A la fin des années 80′, on pouvait accéder dans quelques ventes publiques new-yorkaises à des toiles de belles dimensions pour moins de 50 000$, des prix deux fois moins élevés qu’à Paris. Depuis, la cote s’est lissée de part et d’autre de l’Atlantique. Mais c’est à Londres que les enchères montent le plus haut, y compris son record absolu, signé pour Peinture, 21 Novembre 1959 à près de 6,7 m$ en 2013 (Sotheby’s, Londres).

Bien moins cotées que les œuvres de l’américain Franz KLINE – grand adepte du monochrome noir de l’autre côté de l’Atlantique – , les toiles de Soulages imposent leur majesté sur le marché des enchères, où la croissance de prix s’avère très élevée sur la dernière décennie, en témoigne un indice en progression de +327 %. La force de son marché repose sur une demande élargie car, si la moitié de son produit de ventes aux enchères tient aux résultats français, un peu plus du tiers est enregistré au Royaume-Uni, et 5% aux Etats-Unis, chose rare pour un artiste français.
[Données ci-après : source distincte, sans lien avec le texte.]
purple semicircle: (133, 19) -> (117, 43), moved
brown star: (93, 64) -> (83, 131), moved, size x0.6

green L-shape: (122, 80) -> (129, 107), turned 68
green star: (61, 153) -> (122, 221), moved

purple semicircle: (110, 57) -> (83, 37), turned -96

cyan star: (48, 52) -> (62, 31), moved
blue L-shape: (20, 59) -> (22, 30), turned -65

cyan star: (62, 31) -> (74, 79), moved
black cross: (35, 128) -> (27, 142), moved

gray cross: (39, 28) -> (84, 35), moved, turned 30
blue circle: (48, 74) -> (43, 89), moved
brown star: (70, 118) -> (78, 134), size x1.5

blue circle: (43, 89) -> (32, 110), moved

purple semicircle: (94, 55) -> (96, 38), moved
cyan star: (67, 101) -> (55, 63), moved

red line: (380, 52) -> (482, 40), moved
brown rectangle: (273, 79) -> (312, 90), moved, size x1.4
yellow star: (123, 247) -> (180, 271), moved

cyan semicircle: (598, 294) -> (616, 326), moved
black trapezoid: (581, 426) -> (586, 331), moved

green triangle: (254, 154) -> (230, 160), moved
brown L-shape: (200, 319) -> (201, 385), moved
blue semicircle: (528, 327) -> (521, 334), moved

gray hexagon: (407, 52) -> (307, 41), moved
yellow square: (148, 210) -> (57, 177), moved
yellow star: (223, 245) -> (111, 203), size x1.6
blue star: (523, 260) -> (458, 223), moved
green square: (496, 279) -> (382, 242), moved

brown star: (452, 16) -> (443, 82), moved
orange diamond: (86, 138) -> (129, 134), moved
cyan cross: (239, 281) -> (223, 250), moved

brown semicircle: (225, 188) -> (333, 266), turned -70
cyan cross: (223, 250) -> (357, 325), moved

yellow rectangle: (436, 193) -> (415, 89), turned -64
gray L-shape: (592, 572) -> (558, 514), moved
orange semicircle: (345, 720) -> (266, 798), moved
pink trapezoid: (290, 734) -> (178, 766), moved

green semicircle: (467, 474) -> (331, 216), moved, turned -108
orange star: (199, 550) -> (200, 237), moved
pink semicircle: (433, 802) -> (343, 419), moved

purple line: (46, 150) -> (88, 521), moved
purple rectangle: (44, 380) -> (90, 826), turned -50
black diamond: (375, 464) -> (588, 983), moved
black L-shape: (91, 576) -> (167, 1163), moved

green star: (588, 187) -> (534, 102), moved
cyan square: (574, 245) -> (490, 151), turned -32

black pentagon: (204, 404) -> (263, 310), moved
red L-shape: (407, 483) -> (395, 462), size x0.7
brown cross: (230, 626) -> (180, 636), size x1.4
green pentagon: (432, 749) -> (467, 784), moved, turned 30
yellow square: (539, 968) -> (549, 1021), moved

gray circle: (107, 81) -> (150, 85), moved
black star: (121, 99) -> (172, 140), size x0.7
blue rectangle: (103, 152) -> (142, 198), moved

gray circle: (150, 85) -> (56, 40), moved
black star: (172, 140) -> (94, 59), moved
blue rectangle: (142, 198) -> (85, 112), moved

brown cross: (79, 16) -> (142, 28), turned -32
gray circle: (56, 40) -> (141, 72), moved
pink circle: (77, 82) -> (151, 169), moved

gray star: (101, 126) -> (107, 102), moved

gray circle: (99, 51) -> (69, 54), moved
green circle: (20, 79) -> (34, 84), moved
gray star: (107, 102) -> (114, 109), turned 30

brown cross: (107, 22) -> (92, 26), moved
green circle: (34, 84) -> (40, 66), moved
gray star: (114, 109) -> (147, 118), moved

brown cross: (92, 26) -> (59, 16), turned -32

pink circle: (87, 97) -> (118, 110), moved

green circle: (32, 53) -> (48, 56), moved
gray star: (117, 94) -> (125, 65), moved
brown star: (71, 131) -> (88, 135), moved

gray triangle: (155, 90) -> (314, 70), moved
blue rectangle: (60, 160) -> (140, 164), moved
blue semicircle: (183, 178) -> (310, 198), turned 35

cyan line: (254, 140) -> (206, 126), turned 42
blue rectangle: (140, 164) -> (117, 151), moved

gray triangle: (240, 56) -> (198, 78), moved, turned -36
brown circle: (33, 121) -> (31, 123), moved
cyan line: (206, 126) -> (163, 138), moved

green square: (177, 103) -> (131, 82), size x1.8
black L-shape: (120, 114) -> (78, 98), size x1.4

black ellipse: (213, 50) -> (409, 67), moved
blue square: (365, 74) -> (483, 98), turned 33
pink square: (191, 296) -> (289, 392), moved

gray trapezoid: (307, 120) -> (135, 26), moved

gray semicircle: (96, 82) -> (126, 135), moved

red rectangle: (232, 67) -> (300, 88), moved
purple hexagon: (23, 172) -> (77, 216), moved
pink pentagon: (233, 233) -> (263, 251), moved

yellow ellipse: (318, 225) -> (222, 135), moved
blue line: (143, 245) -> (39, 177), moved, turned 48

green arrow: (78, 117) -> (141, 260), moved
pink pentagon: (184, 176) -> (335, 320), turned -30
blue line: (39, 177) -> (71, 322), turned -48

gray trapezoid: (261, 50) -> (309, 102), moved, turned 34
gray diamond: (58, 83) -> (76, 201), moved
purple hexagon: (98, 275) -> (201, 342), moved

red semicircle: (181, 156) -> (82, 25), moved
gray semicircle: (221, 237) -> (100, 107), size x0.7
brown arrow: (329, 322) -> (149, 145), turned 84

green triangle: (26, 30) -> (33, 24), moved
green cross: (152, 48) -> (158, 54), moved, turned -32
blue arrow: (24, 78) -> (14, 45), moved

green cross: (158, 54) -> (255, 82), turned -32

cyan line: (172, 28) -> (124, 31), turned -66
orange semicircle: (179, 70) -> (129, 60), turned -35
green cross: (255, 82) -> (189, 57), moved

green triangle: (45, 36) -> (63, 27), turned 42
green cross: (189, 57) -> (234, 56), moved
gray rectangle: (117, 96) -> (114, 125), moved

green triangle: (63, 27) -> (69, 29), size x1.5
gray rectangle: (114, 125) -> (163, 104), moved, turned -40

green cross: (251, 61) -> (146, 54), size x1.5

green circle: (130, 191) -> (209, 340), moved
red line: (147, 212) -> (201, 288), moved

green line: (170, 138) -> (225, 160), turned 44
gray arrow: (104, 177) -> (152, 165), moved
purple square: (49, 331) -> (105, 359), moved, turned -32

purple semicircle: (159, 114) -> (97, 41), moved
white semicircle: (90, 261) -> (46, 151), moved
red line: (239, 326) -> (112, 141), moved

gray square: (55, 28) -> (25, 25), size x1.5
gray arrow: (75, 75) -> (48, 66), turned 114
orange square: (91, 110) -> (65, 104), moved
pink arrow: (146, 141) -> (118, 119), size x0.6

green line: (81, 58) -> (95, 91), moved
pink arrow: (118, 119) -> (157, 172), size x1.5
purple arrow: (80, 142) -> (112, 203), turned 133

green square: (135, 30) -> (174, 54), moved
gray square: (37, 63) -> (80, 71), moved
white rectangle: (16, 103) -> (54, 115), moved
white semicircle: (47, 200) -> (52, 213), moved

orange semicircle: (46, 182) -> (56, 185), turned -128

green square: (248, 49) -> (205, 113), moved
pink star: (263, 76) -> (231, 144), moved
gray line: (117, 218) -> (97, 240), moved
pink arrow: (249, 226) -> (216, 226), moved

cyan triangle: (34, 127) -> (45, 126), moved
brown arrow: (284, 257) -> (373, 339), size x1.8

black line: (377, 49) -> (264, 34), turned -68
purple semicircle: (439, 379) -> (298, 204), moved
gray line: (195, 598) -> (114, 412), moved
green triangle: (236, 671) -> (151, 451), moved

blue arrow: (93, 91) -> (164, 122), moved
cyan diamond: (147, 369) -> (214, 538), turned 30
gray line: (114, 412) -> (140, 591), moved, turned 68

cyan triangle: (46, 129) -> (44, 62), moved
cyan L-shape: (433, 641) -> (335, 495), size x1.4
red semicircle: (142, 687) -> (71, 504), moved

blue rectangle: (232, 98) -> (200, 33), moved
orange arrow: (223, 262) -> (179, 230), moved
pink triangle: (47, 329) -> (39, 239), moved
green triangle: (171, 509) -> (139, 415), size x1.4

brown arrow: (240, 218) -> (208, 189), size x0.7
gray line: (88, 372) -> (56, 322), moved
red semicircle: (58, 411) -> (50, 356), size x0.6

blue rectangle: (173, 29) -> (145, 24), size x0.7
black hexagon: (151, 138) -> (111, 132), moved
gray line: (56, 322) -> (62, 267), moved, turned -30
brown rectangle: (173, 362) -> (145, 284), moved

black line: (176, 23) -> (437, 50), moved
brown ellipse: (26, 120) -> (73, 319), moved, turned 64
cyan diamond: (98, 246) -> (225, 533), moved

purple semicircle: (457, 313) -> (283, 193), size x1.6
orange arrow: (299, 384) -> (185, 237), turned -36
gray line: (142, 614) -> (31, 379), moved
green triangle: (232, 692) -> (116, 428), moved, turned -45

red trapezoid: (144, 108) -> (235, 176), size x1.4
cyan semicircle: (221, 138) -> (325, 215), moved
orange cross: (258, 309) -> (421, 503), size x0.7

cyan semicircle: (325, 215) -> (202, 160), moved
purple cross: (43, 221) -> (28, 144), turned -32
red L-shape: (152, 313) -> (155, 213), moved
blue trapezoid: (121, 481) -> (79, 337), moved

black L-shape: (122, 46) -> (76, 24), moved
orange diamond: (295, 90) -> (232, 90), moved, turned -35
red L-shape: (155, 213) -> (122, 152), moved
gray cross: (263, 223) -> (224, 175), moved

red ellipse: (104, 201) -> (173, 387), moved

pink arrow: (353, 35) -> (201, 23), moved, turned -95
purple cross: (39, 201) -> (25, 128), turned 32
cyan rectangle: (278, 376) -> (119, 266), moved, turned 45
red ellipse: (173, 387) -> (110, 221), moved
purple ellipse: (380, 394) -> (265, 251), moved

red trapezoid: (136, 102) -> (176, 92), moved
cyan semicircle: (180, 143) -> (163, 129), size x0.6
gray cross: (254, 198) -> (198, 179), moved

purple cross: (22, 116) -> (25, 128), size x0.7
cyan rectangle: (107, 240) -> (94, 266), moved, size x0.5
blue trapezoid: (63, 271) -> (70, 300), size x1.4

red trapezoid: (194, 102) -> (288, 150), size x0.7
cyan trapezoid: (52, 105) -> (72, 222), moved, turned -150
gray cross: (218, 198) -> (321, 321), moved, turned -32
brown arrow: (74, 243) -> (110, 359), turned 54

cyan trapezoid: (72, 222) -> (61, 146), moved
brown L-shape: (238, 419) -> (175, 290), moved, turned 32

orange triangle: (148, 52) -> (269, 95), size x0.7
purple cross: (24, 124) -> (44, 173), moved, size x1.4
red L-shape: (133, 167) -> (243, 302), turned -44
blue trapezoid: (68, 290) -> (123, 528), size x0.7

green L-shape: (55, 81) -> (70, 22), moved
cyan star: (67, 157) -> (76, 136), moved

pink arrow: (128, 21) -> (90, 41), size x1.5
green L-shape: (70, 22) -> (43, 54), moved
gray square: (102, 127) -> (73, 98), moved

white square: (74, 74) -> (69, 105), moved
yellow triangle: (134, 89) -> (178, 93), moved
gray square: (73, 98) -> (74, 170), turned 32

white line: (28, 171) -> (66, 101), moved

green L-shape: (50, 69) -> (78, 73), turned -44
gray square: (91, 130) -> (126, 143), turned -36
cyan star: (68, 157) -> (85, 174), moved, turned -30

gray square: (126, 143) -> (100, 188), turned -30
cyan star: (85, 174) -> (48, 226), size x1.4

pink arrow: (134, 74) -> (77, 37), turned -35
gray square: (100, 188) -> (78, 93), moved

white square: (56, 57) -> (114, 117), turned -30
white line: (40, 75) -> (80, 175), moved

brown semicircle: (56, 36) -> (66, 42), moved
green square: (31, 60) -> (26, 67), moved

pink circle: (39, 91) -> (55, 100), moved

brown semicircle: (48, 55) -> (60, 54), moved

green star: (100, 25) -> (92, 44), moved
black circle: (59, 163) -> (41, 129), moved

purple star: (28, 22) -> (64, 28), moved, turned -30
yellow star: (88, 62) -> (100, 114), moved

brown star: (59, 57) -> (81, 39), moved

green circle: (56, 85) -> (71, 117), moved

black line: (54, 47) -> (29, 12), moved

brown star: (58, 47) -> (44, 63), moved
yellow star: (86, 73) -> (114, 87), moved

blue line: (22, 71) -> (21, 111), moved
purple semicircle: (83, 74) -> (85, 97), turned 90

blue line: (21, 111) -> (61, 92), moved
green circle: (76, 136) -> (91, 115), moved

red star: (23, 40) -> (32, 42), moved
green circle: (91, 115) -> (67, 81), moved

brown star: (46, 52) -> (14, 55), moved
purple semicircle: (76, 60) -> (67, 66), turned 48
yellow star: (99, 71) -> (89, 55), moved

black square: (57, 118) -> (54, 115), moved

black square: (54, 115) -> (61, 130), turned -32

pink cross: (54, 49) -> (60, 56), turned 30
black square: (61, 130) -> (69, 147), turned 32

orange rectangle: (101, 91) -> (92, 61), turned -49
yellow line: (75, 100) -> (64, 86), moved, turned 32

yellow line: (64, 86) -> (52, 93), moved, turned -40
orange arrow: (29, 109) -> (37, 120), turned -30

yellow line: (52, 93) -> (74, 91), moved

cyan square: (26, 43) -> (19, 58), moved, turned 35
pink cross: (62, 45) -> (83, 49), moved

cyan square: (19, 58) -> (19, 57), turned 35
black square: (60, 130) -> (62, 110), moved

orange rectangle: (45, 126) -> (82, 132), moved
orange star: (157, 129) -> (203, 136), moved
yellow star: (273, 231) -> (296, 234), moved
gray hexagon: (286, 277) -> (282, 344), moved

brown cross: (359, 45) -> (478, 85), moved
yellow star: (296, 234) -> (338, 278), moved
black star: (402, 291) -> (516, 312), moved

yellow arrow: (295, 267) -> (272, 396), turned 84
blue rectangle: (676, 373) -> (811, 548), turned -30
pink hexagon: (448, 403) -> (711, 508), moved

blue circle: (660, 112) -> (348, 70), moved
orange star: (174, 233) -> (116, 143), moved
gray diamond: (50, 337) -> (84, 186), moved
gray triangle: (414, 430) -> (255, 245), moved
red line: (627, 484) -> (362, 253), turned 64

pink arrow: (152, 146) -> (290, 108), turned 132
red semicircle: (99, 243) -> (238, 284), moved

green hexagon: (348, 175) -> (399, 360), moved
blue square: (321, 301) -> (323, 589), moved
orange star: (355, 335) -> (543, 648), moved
Comme Soulages, Maria Elena VIEIRA DA SILVA bénéficie d’une renommée internationale. Ses toiles aux perspectives labyrinthiques s’échangent actuellement entre 100 000 et 500 000 $ en moyenne, et ses gouaches peuvent atteindre des prix comparables. Vieira da Silva est l’une des rares signatures pouvant stimuler des résultats millionnaires sur l’Hexagone. Cette performance s’est répétée à trois reprises : deux fois en 2010 (une fois chez Christie’s et une fois chez Sotheby’s Paris), une autre en 2011 chez Tajan, qui tient le record absolu de l’artiste à hauteur de 2,1 m$ (pour la toile Saint-Fargeau, 1961/65).

Les autres chantres de l’abstraction s’avèrent bien plus abordables : comptez entre 50 000 et 200 000 $ en moyenne pour une huile de Serge POLIAKOFF,  ou entre 25 000 et 50 000 $ pour une gouache de belle facture. Les huiles des années 50 de Hans HARTUNG s’échangent encore entre 50 et 150 000 $ en moyenne, mais peut-être plus pour longtemps… Le marché s’agite fermement, et son œuvre Peinture n° 10 “T 47.10” s’est arrachée pour 1,4 m$ en novembre 2015 à l’Hôtel Drouot de Paris (chez Fraïssé & Associés).
Plus confidentiels et plus abordables encore sont les œuvres de Jean BERTHOLLE, Roger BISSIÈRE ou de Jean LE MOAL. L’amateur peut acquérir une peinture bien datée de chacun d’entre dans un budget de 5 000 à 15 000 $. Ces trois artistes restant plus abordables que Gustave SINGIER et Jean René BAZAINE. L’impulsion d’une demande internationale leur manque pour dynamiser leurs cotes.